Par Raouf KHALSI

L’enseignant ne sera jamais ce prophète que glorifie le célèbre adage arabe. Il y manque l’élévation messianique, la capacité de transcender les conflits, parce que, d’une façon générale, l’enseignement n’est plus un sacerdoce. Mais, haute béance, l’arène où les enjeux génèrent toutes les cassures. C’est l’ère des ruptures…

L’enseignement est en rupture avec lui-même, avec ses valeurs, avec son environnement. Il se rebiffe parce que les enseignants (revers de la médaille) ne peuvent pas indéfiniment vivre d’amour et d’eau fraîche.

Mais là où le bât blesse, c’est lorsqu’on opte pour les solutions extrêmes.

On parle d’élèves (qui représentent le quart de la population) pris en otages. Formule mille fois reprise, mais qui n’émeut plus personne.

C’est aussi le tribut de très longues années (depuis déjà le régime Ben Ali et même avant) d’incurie, de clochardisation des enseignants et tout bonnement d’un enseignement à deux vitesses.

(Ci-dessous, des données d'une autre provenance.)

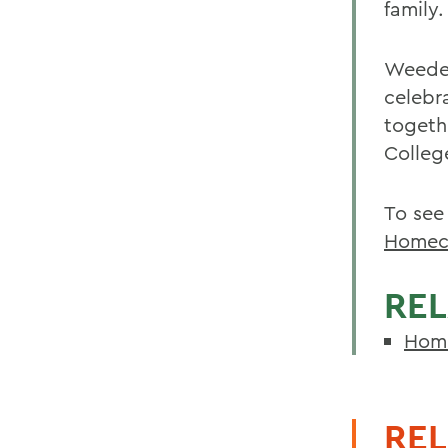
family.
Weeden
celebr
togeth
Colleg
To see
Homec
REL
Home
REL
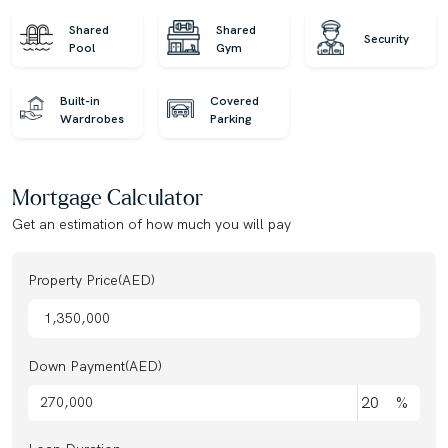
Shared
Shared
Security
Pool
Gym
Built-in
Covered
Wardrobes
Parking
Mortgage Calculator
Get an estimation of how much you will pay
Property Price(AED)
Down Payment(AED)
%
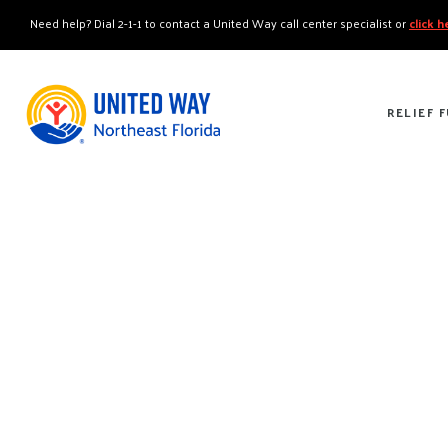
"
"
Need help? Dial 2-1-1 to contact a United Way call center specialist or
click 
RELIEF 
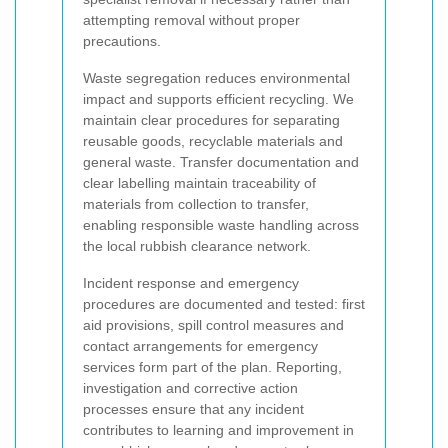
attempting removal without proper
precautions.
Waste segregation reduces environmental
impact and supports efficient recycling. We
maintain clear procedures for separating
reusable goods, recyclable materials and
general waste. Transfer documentation and
clear labelling maintain traceability of
materials from collection to transfer,
enabling responsible waste handling across
the local rubbish clearance network.
Incident response and emergency
procedures are documented and tested: first
aid provisions, spill control measures and
contact arrangements for emergency
services form part of the plan. Reporting,
investigation and corrective action
processes ensure that any incident
contributes to learning and improvement in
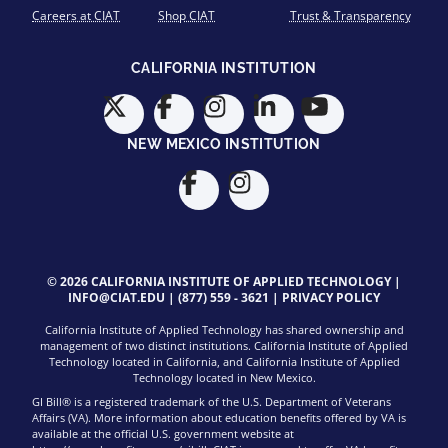
Careers at CIAT
Shop CIAT
Trust & Transparency
CALIFORNIA INSTITUTION
NEW MEXICO INSTITUTION
© 2026 CALIFORNIA INSTITUTE OF APPLIED TECHNOLOGY |
INFO@CIAT.EDU
|
(877) 559 - 3621
|
PRIVACY POLICY
California Institute of Applied Technology has shared ownership and
management of two distinct institutions. California Institute of Applied
Technology located in California, and California Institute of Applied
Technology located in New Mexico.
GI Bill® is a registered trademark of the U.S. Department of Veterans
Affairs (VA). More information about education benefits offered by VA is
available at the official U.S. government website at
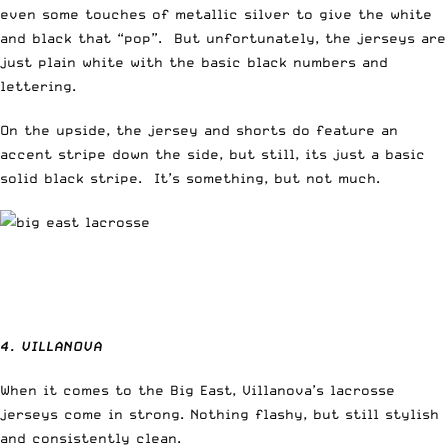
even some touches of metallic silver to give the white
and black that “pop”. But unfortunately, the jerseys are
just plain white with the basic black numbers and
lettering.
On the upside, the jersey and shorts do feature an
accent stripe down the side, but still, its just a basic
solid black stripe. It’s something, but not much.
4. VILLANOVA
When it comes to the Big East, Villanova’s lacrosse
jerseys come in strong. Nothing flashy, but still stylish
and consistently clean.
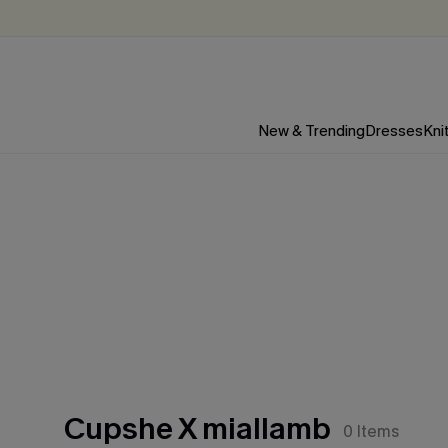
New & Trending
Dresses
Kni
Cupshe X miallamb
0
Items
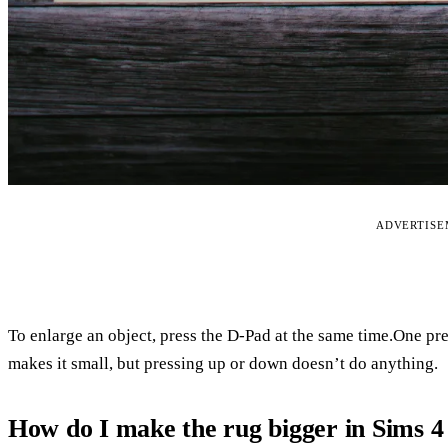
ADVERTIS
To enlarge an object, press the D-Pad at the same time.One pre
makes it small, but pressing up or down doesn’t do anything.
How do I make the rug bigger in Sims 4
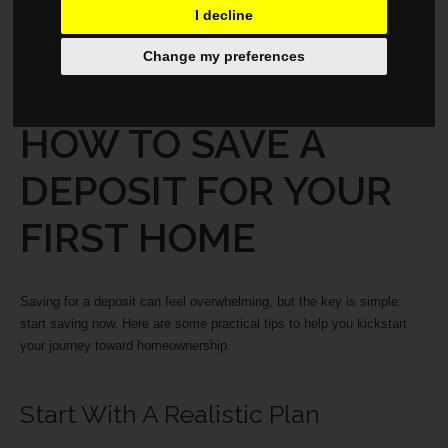
I decline
Change my preferences
PROPERTY
JUNE 6, 2025
HOW TO SAVE A
DEPOSIT FOR YOUR
FIRST HOME
Saving for a deposit can feel overwhelming, but the key is simple:
start saving now. Here are some practical tips to help you kickstart
your journey toward homeownership.
Start With A Realistic Plan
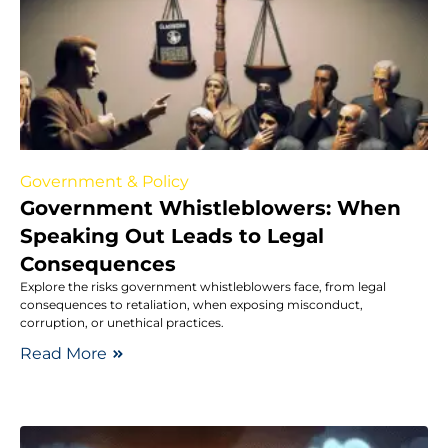
Government & Policy
Government Whistleblowers: When
Speaking Out Leads to Legal
Consequences
Explore the risks government whistleblowers face, from legal
consequences to retaliation, when exposing misconduct,
corruption, or unethical practices.
Read More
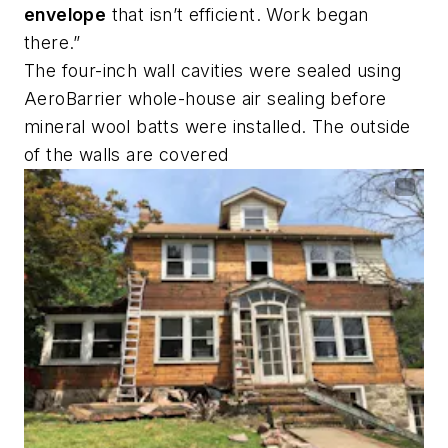
envelope
that isn’t efficient. Work began
there.”
The four-inch wall cavities were sealed using
AeroBarrier whole-house air sealing before
mineral wool batts were installed. The outside
of the walls are covered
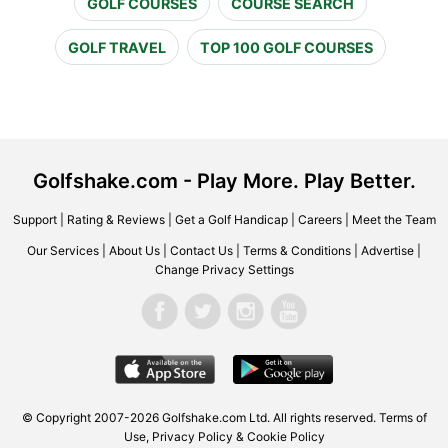
GOLF COURSES
COURSE SEARCH
GOLF TRAVEL
TOP 100 GOLF COURSES
Golfshake.com - Play More. Play Better.
Support
|
Rating & Reviews
|
Get a Golf Handicap
|
Careers
|
Meet the Team
Our Services
|
About Us
|
Contact Us
|
Terms & Conditions
|
Advertise
|
Change Privacy Settings
© Copyright 2007-2026 Golfshake.com Ltd. All rights reserved.
Terms of
Use
,
Privacy Policy & Cookie Policy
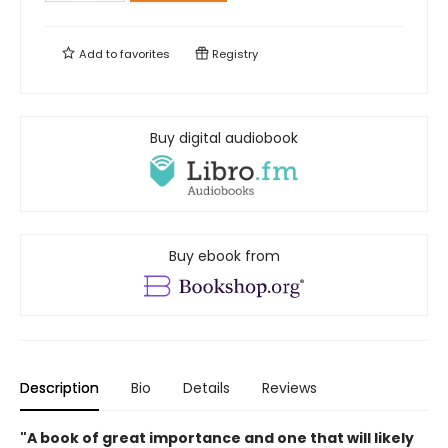
Add to
favorites
Registry
Buy digital audiobook
Buy ebook from
Description
Bio
Details
Reviews
"A book of great importance and one that will likely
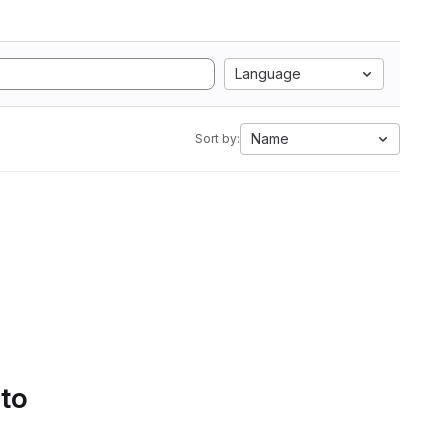
Language
Name
Sort by:
 to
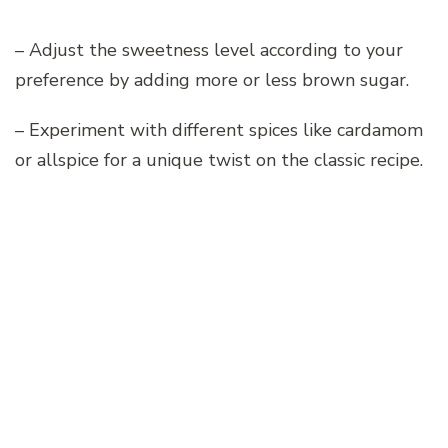
– Adjust the sweetness level according to your
preference by adding more or less brown sugar.
– Experiment with different spices like cardamom
or allspice for a unique twist on the classic recipe.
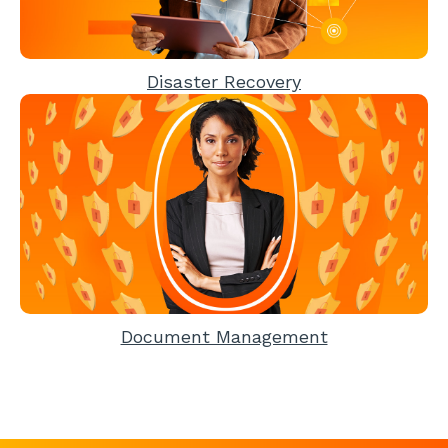
Disaster Recovery
Document Management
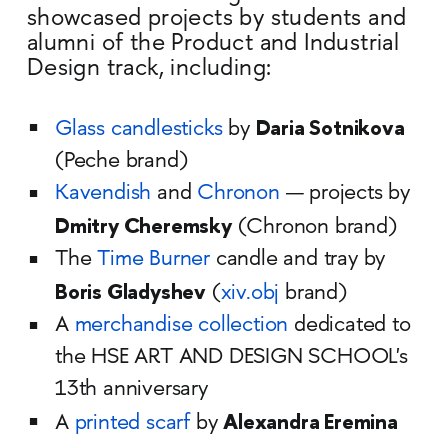
showcased projects by students and
alumni of the Product and Industrial
Design track, including:
Daria Sotnikova
Glass candlesticks
by
(Peche brand)
Kavendish
and
Chronon
— projects by
Dmitry Cheremsky
(Chronon brand)
The
Time Burner
candle and tray by
Boris Gladyshev
(
xiv.obj
brand)
A
merchandise collection
dedicated to
the HSE ART AND DESIGN SCHOOL's
13th anniversary
Alexandra Eremina
A
printed scarf
by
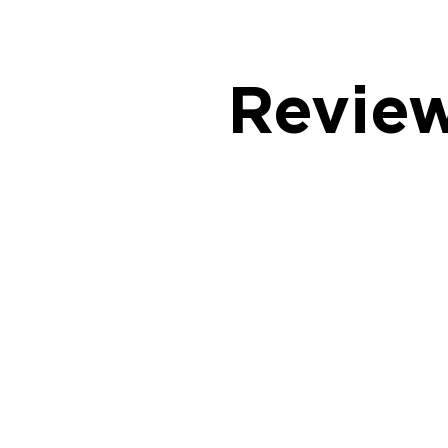
Revie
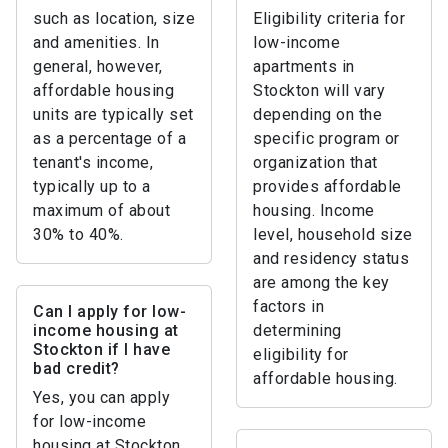
such as location, size
Eligibility criteria for
and amenities. In
low-income
general, however,
apartments in
affordable housing
Stockton will vary
units are typically set
depending on the
as a percentage of a
specific program or
tenant's income,
organization that
typically up to a
provides affordable
maximum of about
housing. Income
30% to 40%.
level, household size
and residency status
are among the key
factors in
Can I apply for low-
income housing at
determining
Stockton if I have
eligibility for
bad credit?
affordable housing.
Yes, you can apply
for low-income
housing at Stockton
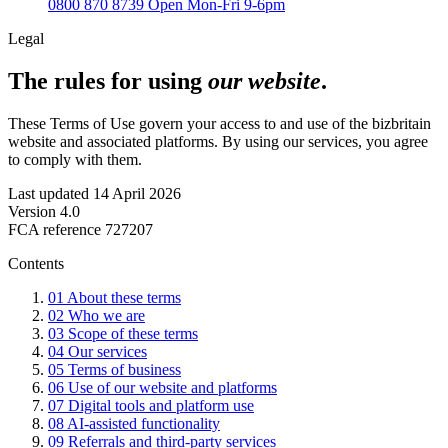
0800 870 8739
Open Mon-Fri 9-6pm
Legal
The rules for using
our website
.
These Terms of Use govern your access to and use of the bizbritain
website and associated platforms. By using our services, you agree
to comply with them.
Last updated
14 April 2026
Version
4.0
FCA reference
727207
Contents
01
About these terms
02
Who we are
03
Scope of these terms
04
Our services
05
Terms of business
06
Use of our website and platforms
07
Digital tools and platform use
08
AI-assisted functionality
09
Referrals and third-party services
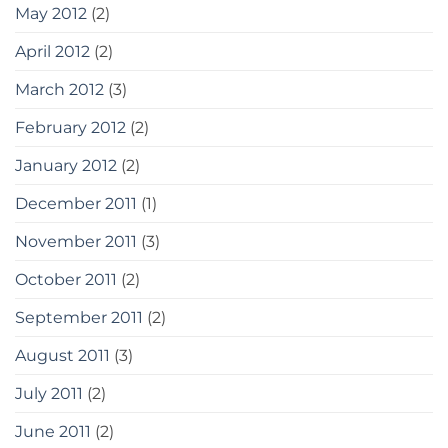
May 2012
(2)
April 2012
(2)
March 2012
(3)
February 2012
(2)
January 2012
(2)
December 2011
(1)
November 2011
(3)
October 2011
(2)
September 2011
(2)
August 2011
(3)
July 2011
(2)
June 2011
(2)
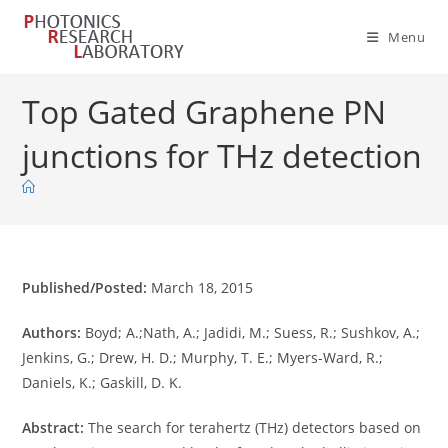
Skip
to
Menu
content
Top Gated Graphene PN
junctions for THz detection
Published/Posted:
March 18, 2015
Authors:
Boyd; A.;Nath, A.; Jadidi, M.; Suess, R.; Sushkov, A.;
Jenkins, G.; Drew, H. D.; Murphy, T. E.; Myers-Ward, R.;
Daniels, K.; Gaskill, D. K.
Abstract:
The search for terahertz (THz) detectors based on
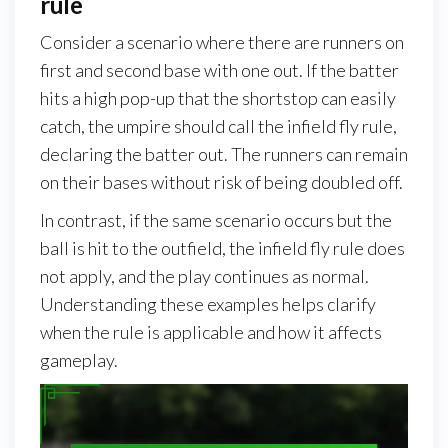
rule
Consider a scenario where there are runners on
first and second base with one out. If the batter
hits a high pop-up that the shortstop can easily
catch, the umpire should call the infield fly rule,
declaring the batter out. The runners can remain
on their bases without risk of being doubled off.
In contrast, if the same scenario occurs but the
ball is hit to the outfield, the infield fly rule does
not apply, and the play continues as normal.
Understanding these examples helps clarify
when the rule is applicable and how it affects
gameplay.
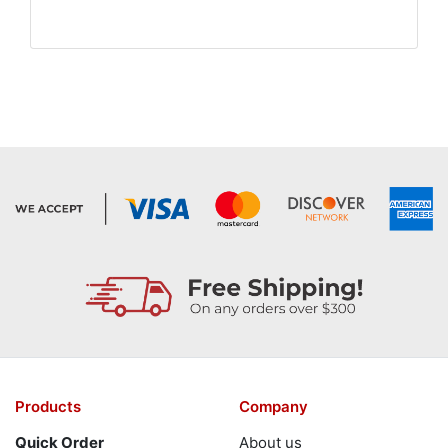
Products
Company
Quick Order
About us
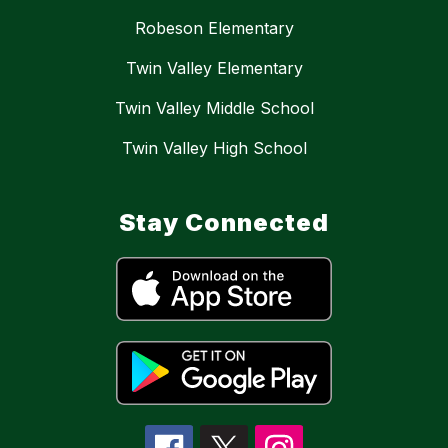
Robeson Elementary
Twin Valley Elementary
Twin Valley Middle School
Twin Valley High School
Stay Connected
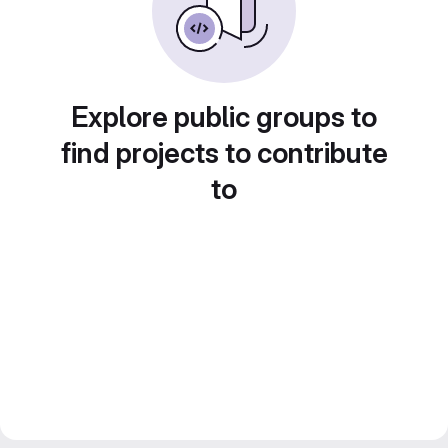
Explore public groups to
find projects to contribute
to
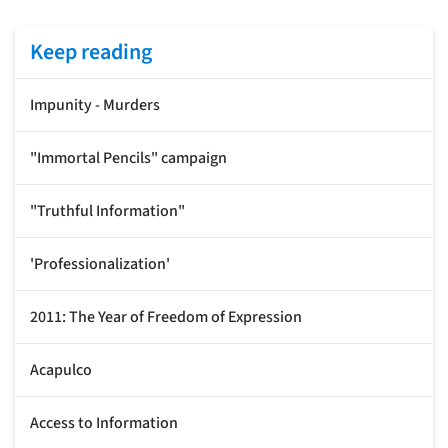
Keep reading
Impunity - Murders
"Immortal Pencils" campaign
"Truthful Information"
'Professionalization'
2011: The Year of Freedom of Expression
Acapulco
Access to Information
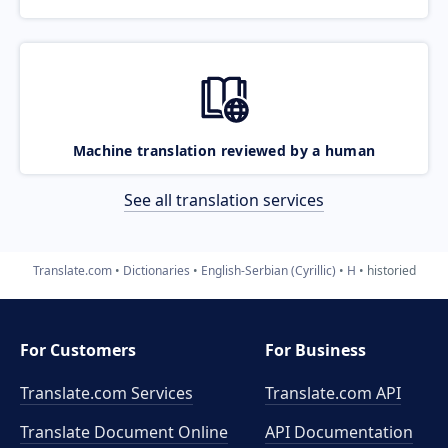
Machine translation reviewed by a human
See all translation services
Translate.com
Dictionaries
English-Serbian (Cyrillic)
H
historied
For Customers
For Business
Translate.com Services
Translate.com
API
Translate Document Online
API Documentation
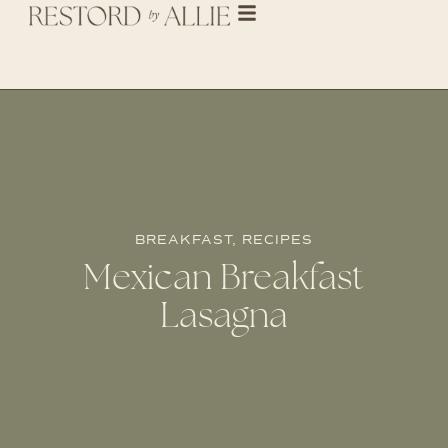
BREAKFAST
,
RECIPES
Mexican Breakfast
Lasagna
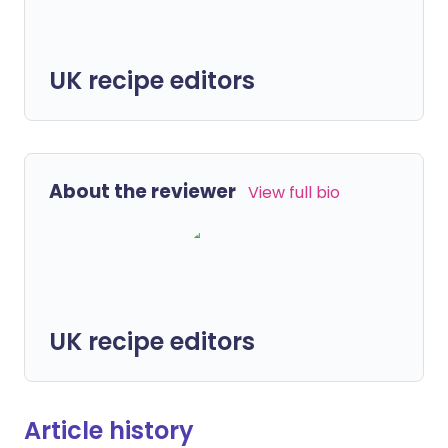
UK recipe editors
About the reviewer
View full bio
UK recipe editors
Article history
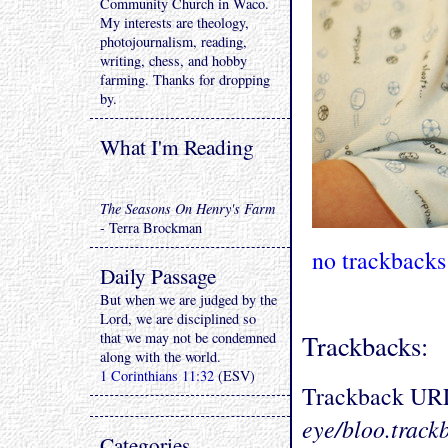
Community Church in Waco.
My interests are theology,
photojournalism, reading,
writing, chess, and hobby
farming. Thanks for dropping
by.
What I'm Reading
The Seasons On Henry's Farm
- Terra Brockman
no trackbacks
Daily Passage
But when we are judged by the
Lord, we are disciplined so
that we may not be condemned
Trackbacks:
along with the world.
1 Corinthians 11:32
(ESV)
Trackback UR
eye/bloo.track
Categories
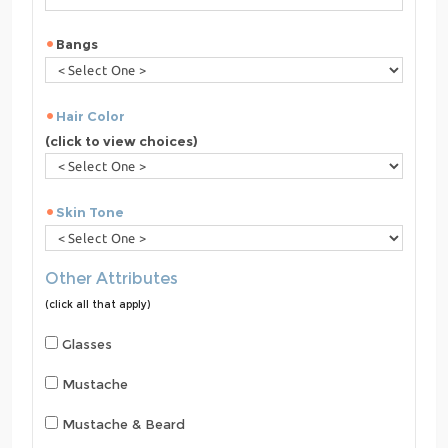
Bangs
Hair Color
(click to view choices)
Skin Tone
Other Attributes
(click all that apply)
Glasses
Mustache
Mustache & Beard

Bienvenue à la Consultation nationale sur le système éducatif. Les résultats ne seront toujours qu’à teneur technique, réformatrice. Mais, sur le fond, infléchiront-ils une harmonisation organique, corporatiste, dès lors que les revendications du syndicat sont matérielles, tandis que le souci premier de l’Etat est d’ordre éthique et, par-dessus tout, réformateur ?

C’est là l’urgence première. On ne peut pas comptabiliser éternellement les abandons scolaires dans la case des pertes et profits. 100 mille abandons chaque année : le pays qui a bâti ses objectifs à l’aune de l’indépendance sur l’enseignement, risque de déchanter.

Cette année scolaire s’oriente elle-aussi vers un désenchantement de plus. A moins de protocole bien ficelé entre le syndicat, sur lequel trône Lassâad Yacoubi, et le ministère de l’Education, pris en charge par Mohamed Ali Boughdiri, certes au pedigree syndicaliste, mais qui doit aussi intégrer certains équilibres vitaux dans sa gestion.

Le président de la République fut bien inspiré de le nommer à la tête du ministère. C’est que l’entente finit toujours par s’installer entre syndicalistes. Boughdiri et Yacoubi ne peuvent pas ne pas être du même côté. Mais ils ne sont pas du même bord. Du moins, en ce moment.

Les tractations ont démarré. Sauf que la position de la Fédération de l’enseignement secondaire (de l’enseignement de base aussi) reste irréductible.

Du coup, des scénarii cauchemardesques commencent à tarauder les parents d’élèves : rétention des notes, première phase, puis risque d’année blanche et passages de classes systématiques.

Le niveau des élèves ? Dans de pareilles conditions, sans échelles de valeurs, on n’en saura rien.